At last, to his great relief, the handle of his door was turned, and old Aggie made her appearance.

"O Aggie, Aggie," cried James Courtenay, "come here. I'm fit to die, with the horrid thoughts I have, and with the dreadful things I see. Jim Meyers said I murdered Jacob Dobbin; and I believe I have, though I didn't intend to do it. I wish I had never gone that way; I wish I had never seen that rose; I wish there had never been a rose in the world.—O dear, my poor head, my poor head! I think 'twill burst;" and James Courtenay put his two hands upon the two sides of his head, as though he wanted to keep them from splitting asunder.

Aggie saw that there was no use in speaking while James Courtenay's head was in such a state as this. All she could do was to help him into bed, and give him something to drink,—food he put from him, but drink he asked for again and again.

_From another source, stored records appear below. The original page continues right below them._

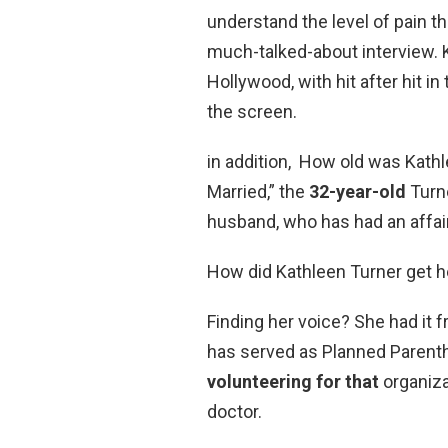
understand the level of pain th
much-talked-about interview. K
Hollywood, with hit after hit 
the screen.
in addition, How old was Kath
Married,” the
32-year-old
Turn
husband, who has had an affair
How did Kathleen Turner get h
Finding her voice? She had it 
has served as Planned Parenth
volunteering for that
organiza
doctor.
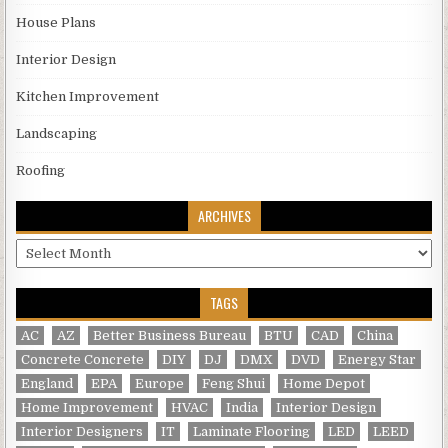
House Plans
Interior Design
Kitchen Improvement
Landscaping
Roofing
ARCHIVES
Archives
TAGS
AC
AZ
Better Business Bureau
BTU
CAD
China
Concrete Concrete
DIY
DJ
DMX
DVD
Energy Star
England
EPA
Europe
Feng Shui
Home Depot
Home Improvement
HVAC
India
Interior Design
Interior Designers
IT
Laminate Flooring
LED
LEED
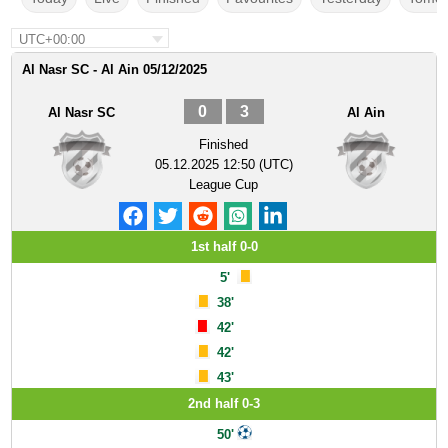
UTC+00:00
Al Nasr SC - Al Ain 05/12/2025
0
3
Al Nasr SC
Al Ain
Finished
05.12.2025 12:50 (UTC)
League Cup
1st half 0-0
5'
38'
42'
42'
43'
2nd half 0-3
50'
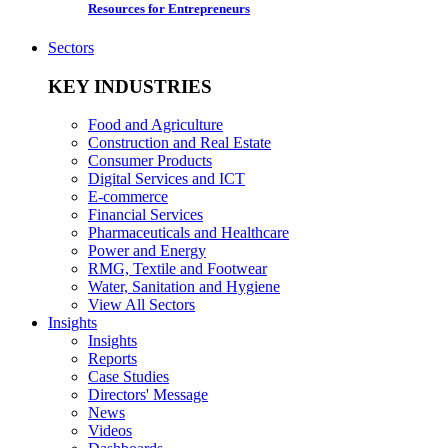
Resources for Entrepreneurs
Sectors
KEY INDUSTRIES
Food and Agriculture
Construction and Real Estate
Consumer Products
Digital Services and ICT
E-commerce
Financial Services
Pharmaceuticals and Healthcare
Power and Energy
RMG, Textile and Footwear
Water, Sanitation and Hygiene
View All Sectors
Insights
Insights
Reports
Case Studies
Directors' Message
News
Videos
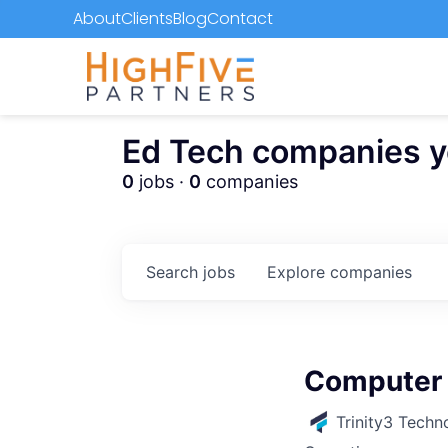
About
Clients
Blog
Contact
Ed Tech companies you
0
jobs ·
0
companies
Search
jobs
Explore
companies
Computer 
Trinity3 Techn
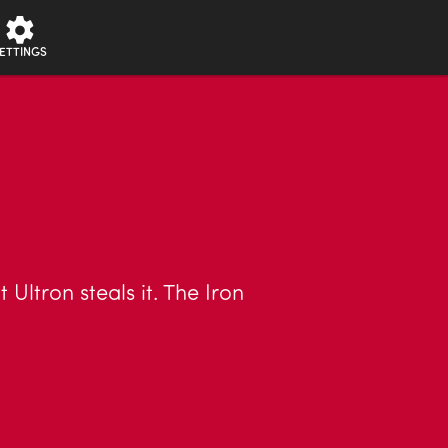
ETTINGS
Ultron steals it. The Iron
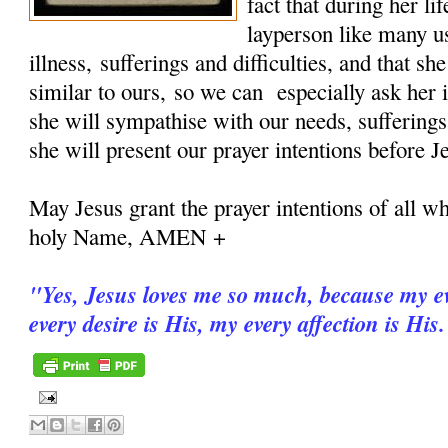
fact that during her 
layperson like many u
illness, sufferings and difficulties, and that sh
similar to ours, so we can especially ask her i
she will sympathise with our needs, sufferings
she will present our prayer intentions before J
May Jesus grant the prayer intentions of all wh
holy Name, AMEN +
"
Yes, Jesus loves me so much, because my ev
every desire is His, my every affection is His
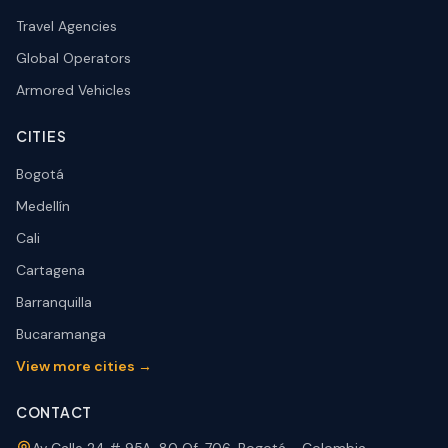
Travel Agencies
Global Operators
Armored Vehicles
CITIES
Bogotá
Medellín
Cali
Cartagena
Barranquilla
Bucaramanga
View more cities →
CONTACT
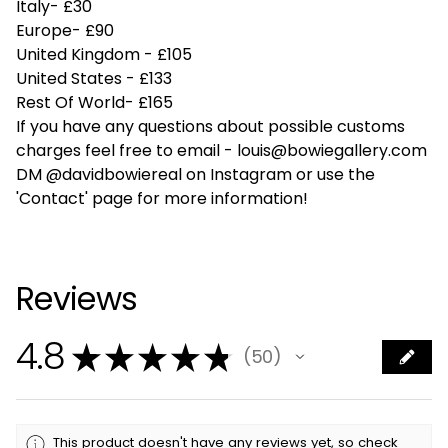
Italy- £30
Europe- £90
United Kingdom - £105
United States - £133
Rest Of World- £165
If you have any questions about possible customs
charges feel free to email -
louis@bowiegallery.com
DM @davidbowiereal on Instagram or use the
'Contact' page for more information!
Reviews
4.8
★
★
★
★
★
50
50
This product doesn't have any reviews yet, so check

Water was all he craved, but Aggie was at last obliged to give over, and say she was afraid to give him any more.

James Courtenay's state was speedily made known to his father, and in a few minutes, from old Aggie's conversation with him, the groom was on his way to a neighbouring town to hasten the family physician. The latter soon arrived, and, after a few minutes with James Courtenay, pronounced him to be in brain fever—the end of which, of course, no man could foresee.

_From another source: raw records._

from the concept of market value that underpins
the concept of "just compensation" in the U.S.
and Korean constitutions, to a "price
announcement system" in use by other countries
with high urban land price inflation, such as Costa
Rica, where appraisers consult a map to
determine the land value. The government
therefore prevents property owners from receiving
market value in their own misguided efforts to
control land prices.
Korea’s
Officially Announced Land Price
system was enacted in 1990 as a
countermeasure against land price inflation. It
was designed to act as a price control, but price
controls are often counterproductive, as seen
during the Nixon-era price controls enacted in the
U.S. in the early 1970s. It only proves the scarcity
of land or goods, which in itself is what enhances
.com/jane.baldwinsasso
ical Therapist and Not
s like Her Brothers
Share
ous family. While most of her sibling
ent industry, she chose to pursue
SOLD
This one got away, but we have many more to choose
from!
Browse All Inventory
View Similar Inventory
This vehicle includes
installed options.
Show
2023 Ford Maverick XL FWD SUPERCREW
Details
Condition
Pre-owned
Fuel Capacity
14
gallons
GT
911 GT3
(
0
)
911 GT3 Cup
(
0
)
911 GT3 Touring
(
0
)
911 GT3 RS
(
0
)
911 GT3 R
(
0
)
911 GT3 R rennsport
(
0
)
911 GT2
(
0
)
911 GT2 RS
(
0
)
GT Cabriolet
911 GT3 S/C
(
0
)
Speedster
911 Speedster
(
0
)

And a fearful fever indeed it was. Day after day passed in wild delirium. The burden of all the poor sufferer's cries and thoughts was, that he was a murderer. He used to call himself Cain, and to try to tear the murderer's mark out of his forehead. Sometimes he rolled himself in the sheet, and thought that he was dressed in a funeral cloak attending Jacob Dobbin's funeral, and all the while knowing that he had caused his death. At times the poor patient would attempt to spring from his bed; and now he fancied that he was being whipped with the thorny branches of rose trees; and now that he was being put in prison for stealing from a poor man's garden. At one time he thought all the tenants on the estate were hunting him off it with hounds, while he was fleeing from them on his gray pony as fast as her legs could carry her; and the next moment his pony was entangled hopelessly in the branches of little Dobbin's rose tree, and the dogs were on him, and the huntsmen were halloing, and he was about to be devoured. All these were the terrible ravings of fever; and very awful it was to see the young squire with his hair all shaved off, and vinegar rags over his head, tossing his arms about, and endeavouring at times to burst from his nurses, and leap out upon the floor. The one prevailing thought in all the sick boy's ravings was Jacob Dobbin's rose bush. Jacob, or his rose bush in some form or other, occupied a prominent part in every vision.

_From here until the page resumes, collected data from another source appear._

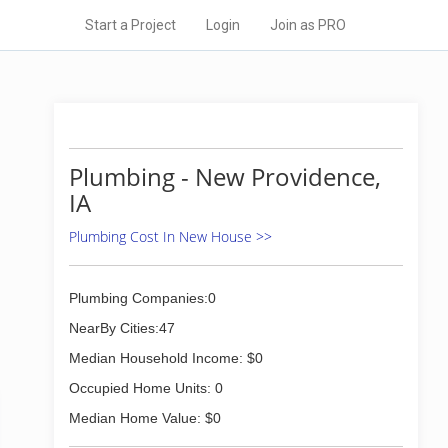
Start a Project
Login
Join as PRO
Plumbing - New Providence,
IA
Plumbing Cost In New House >>
Plumbing Companies:0
NearBy Cities:47
Median Household Income: $0
Occupied Home Units: 0
Median Home Value: $0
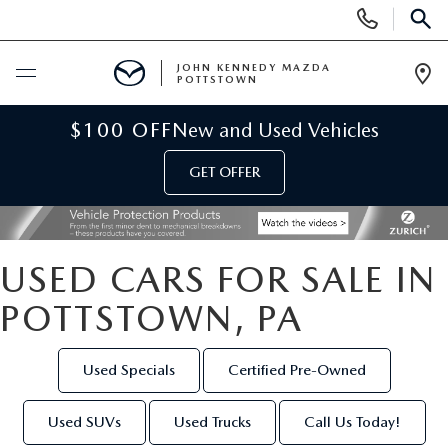
Display
Phone
SEAR
Numbers
JOHN KENNEDY MAZDA
POTTSTOWN
Op
Dir
BUY ONLINE
$100 OFF
New and Used Vehicles
GET OFFER
SCHEDULE SERVICE
NEW
USED CARS FOR SALE IN
NEW MAZDA INVENTORY
USED
POTTSTOWN, PA
NEW MAZDA SUVS
USED INVENTORY
SPECIALS
Used Specials
Certified Pre-Owned
NEW MAZDA HYBRIDS
CERTIFIED PRE-OWNED VEHICLES
NEW MAZDA SPECIALS
SERVICE & PARTS
Used SUVs
Used Trucks
Call Us Today!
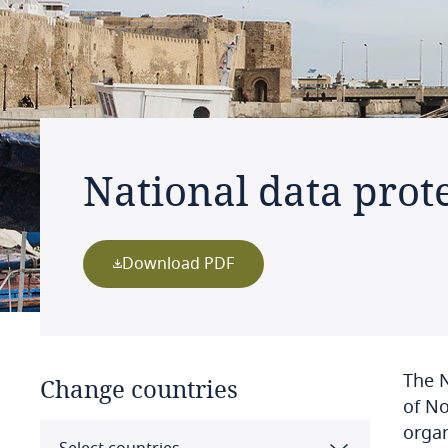
National data prote
Download PDF
The N
Change countries
of No
organ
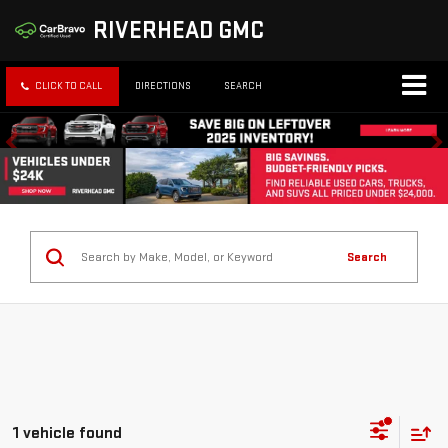
RIVERHEAD GMC
CLICK TO CALL
DIRECTIONS
SEARCH
Search
1 vehicle found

Ah, how terrible are the lashings of conscience! how terrible the effects of sin! For what a small gratification did this unhappy youth bring so much misery upon himself! And is it not often thus? The apostle says, "What fruit had ye then in those things whereof ye are now ashamed?" And what fruit of pleasure had James Courtenay from his plunder of Jacob Dobbin's rose? Where was that rose? It had long since faded; its leaves were mingled with the dust upon which it had been thrown; yet for the sake of the transient enjoyment of possessing that flower a few days before abundance would have made their appearance in his own garden, he had brought upon himself all this woe. Poor, very poor indeed, are the pleasures of sin; and when they have been enjoyed, they are like the ashes of a fire that has burned out. Compare James Courtenay's present troubles,—his torture of mind, his pain of body, his risk of losing his life, and the almost momentary enjoyment which he had in plundering his poor neighbour of his moss-rose,—and see how Satan cheats in his promises of enjoyment from sin.

Dear young reader! let not Satan persuade you that there is any profit in sin—momentary pleasure there may indeed be, but it is soon gone, and then come sorrow and distress. Sin is a sweet cup with bitter dregs, and he who drinks the little sweet that there is, must drink the dregs also. Moments of sin may cause years of sorrow.